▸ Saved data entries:
+ + + + + + +

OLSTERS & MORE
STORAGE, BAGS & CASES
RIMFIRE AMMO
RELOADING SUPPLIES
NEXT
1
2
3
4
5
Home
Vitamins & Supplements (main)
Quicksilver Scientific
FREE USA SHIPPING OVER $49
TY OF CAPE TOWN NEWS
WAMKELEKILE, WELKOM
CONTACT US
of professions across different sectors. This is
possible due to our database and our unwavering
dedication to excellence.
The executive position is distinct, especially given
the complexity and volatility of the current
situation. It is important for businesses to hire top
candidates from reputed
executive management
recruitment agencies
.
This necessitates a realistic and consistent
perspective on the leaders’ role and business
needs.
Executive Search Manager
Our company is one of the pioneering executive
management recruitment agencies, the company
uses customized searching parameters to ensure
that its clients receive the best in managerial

+ + + + + + +

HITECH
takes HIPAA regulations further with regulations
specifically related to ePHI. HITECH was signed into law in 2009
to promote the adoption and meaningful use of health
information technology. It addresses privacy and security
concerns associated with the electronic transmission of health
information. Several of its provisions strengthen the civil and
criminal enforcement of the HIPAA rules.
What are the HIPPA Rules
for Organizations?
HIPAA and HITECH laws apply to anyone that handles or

+ + + + + + +

▸ TASK DIRECTIONS:
Your task for the entries above: copy exactly the span starting with the line with "The executive position" and going on through the line with "that its clients", both lines included, and nothing else.

▸ WRITTEN REPLY:
The executive position is distinct, especially given
the complexity and volatility of the current
situation. It is important for businesses to hire top
candidates from reputed
executive management
recruitment agencies
.
This necessitates a realistic and consistent
perspective on the leaders’ role and business
needs.
Executive Search Manager
Our company is one of the pioneering executive
management recruitment agencies, the company
uses customized searching parameters to ensure
that its clients receive the best in managerial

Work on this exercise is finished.